— ABOUT THIS TASK —
State the count of lines below featuring the word "Guía", and write nothing further.

— DATA SUPPLIED —
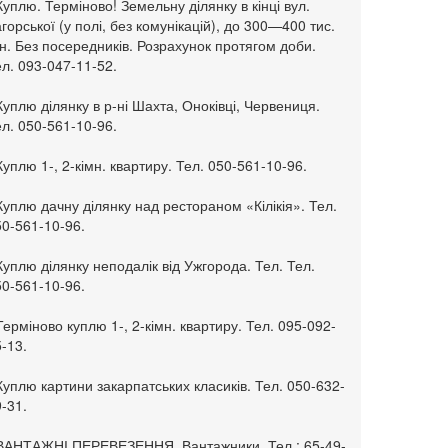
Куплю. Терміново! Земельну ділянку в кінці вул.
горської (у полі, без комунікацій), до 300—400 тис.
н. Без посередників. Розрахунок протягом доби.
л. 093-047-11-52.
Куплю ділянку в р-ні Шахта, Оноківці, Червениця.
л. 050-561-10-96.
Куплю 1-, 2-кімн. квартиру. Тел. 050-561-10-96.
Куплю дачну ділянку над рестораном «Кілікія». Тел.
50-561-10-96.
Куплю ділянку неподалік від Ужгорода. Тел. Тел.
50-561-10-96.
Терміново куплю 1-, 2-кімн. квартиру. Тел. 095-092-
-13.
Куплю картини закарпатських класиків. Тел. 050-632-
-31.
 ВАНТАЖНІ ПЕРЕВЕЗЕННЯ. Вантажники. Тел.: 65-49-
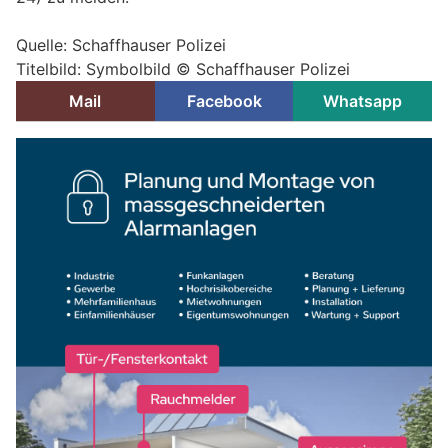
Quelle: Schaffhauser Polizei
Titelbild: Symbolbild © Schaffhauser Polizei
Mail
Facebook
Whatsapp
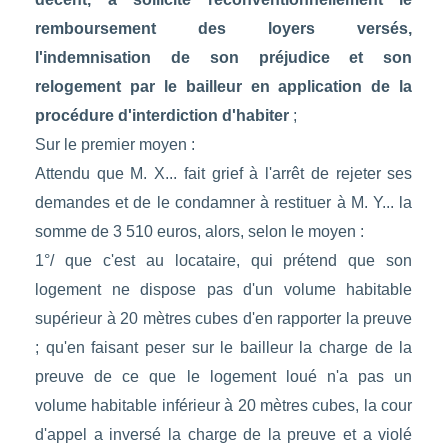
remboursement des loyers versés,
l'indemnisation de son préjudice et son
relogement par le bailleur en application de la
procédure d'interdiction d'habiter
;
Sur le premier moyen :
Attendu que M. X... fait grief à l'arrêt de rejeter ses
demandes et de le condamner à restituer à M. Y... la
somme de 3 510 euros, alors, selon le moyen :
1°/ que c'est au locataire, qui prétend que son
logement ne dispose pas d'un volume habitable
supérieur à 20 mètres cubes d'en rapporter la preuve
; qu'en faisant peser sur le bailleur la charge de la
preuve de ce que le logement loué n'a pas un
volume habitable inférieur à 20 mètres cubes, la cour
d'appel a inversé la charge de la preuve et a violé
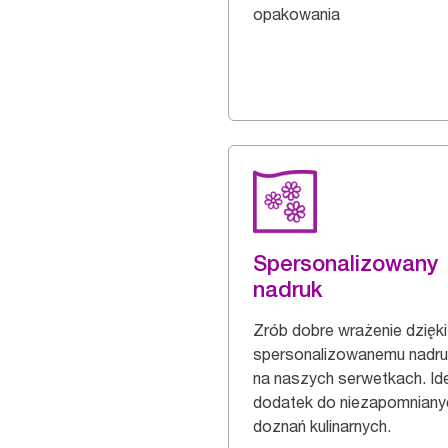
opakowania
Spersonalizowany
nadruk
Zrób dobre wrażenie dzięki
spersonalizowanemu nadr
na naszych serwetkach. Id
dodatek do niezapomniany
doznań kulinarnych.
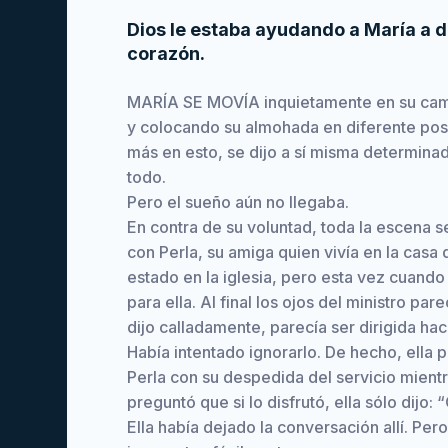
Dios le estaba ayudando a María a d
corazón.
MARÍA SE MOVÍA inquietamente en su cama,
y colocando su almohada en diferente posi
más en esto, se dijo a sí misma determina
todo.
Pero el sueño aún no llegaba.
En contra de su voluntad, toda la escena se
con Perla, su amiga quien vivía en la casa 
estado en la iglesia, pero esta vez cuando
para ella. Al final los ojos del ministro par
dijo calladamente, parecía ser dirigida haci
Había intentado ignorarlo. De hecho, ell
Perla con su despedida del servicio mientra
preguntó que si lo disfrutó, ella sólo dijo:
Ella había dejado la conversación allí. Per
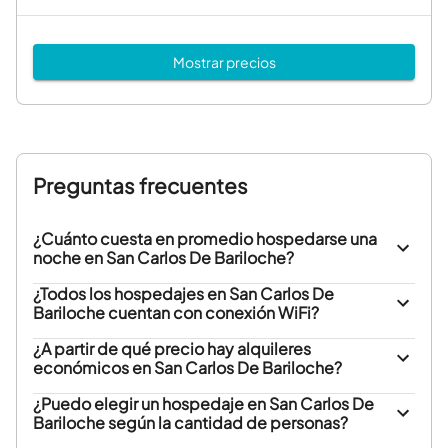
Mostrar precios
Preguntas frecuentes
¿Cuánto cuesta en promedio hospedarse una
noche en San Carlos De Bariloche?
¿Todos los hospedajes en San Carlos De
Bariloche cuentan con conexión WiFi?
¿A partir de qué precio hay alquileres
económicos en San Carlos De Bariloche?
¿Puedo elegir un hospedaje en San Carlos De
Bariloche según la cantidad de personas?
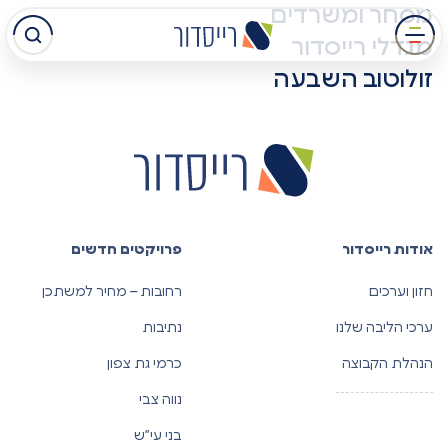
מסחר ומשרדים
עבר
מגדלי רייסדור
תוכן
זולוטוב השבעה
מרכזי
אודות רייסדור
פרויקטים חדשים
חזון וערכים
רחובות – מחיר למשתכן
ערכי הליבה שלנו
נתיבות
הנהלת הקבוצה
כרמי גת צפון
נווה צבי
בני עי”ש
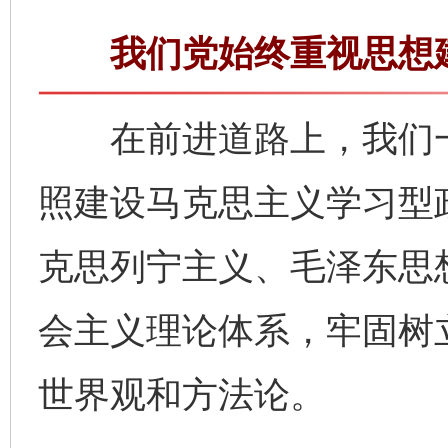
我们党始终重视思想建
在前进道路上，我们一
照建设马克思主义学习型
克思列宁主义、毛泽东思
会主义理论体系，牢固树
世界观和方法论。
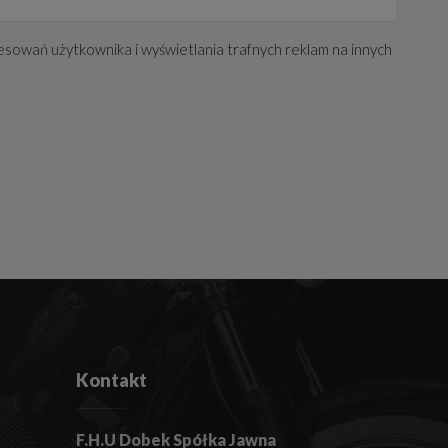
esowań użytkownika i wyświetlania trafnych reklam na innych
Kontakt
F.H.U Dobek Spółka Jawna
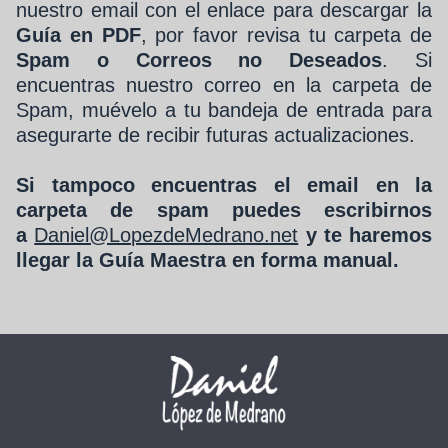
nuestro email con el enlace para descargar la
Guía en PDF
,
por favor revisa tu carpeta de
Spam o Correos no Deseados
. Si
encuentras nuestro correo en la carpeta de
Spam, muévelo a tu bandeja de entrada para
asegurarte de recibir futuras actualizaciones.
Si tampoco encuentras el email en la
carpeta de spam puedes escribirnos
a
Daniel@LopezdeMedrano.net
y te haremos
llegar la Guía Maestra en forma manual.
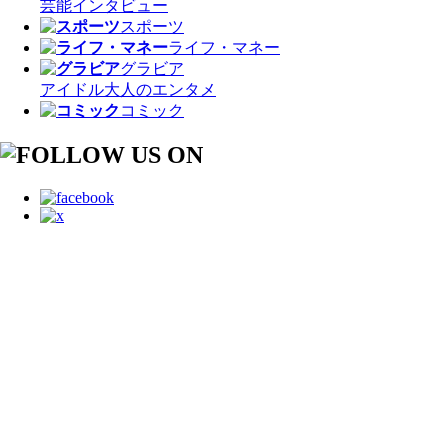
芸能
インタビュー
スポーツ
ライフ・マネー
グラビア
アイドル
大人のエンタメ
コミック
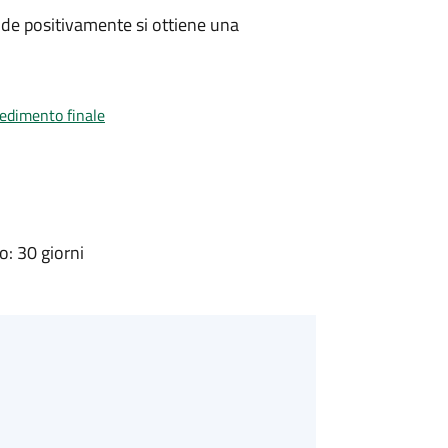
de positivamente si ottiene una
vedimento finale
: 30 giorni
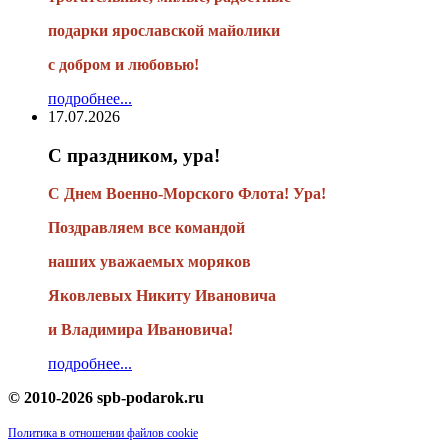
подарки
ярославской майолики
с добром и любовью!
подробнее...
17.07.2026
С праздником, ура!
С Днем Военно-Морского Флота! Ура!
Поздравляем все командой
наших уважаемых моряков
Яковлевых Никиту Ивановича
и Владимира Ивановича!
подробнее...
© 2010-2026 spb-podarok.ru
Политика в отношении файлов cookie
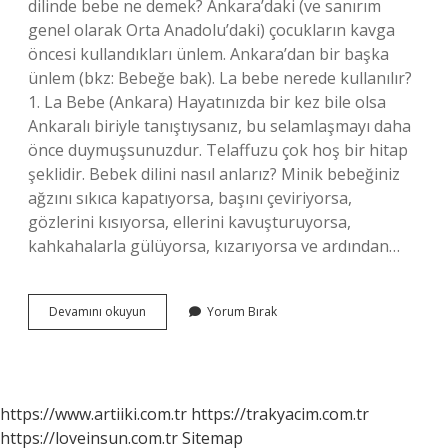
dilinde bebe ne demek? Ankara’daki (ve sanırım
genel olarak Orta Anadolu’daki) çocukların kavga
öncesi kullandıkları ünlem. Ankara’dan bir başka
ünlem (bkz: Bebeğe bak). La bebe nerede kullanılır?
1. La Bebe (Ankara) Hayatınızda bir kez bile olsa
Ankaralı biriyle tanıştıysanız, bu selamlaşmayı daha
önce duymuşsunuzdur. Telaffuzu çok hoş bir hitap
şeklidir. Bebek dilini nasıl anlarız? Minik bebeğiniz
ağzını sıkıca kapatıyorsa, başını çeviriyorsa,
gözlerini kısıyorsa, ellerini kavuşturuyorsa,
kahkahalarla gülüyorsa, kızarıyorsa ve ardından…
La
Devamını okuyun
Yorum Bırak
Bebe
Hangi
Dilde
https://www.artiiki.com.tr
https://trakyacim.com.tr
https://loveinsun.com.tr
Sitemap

— COMPLETED TASK —
2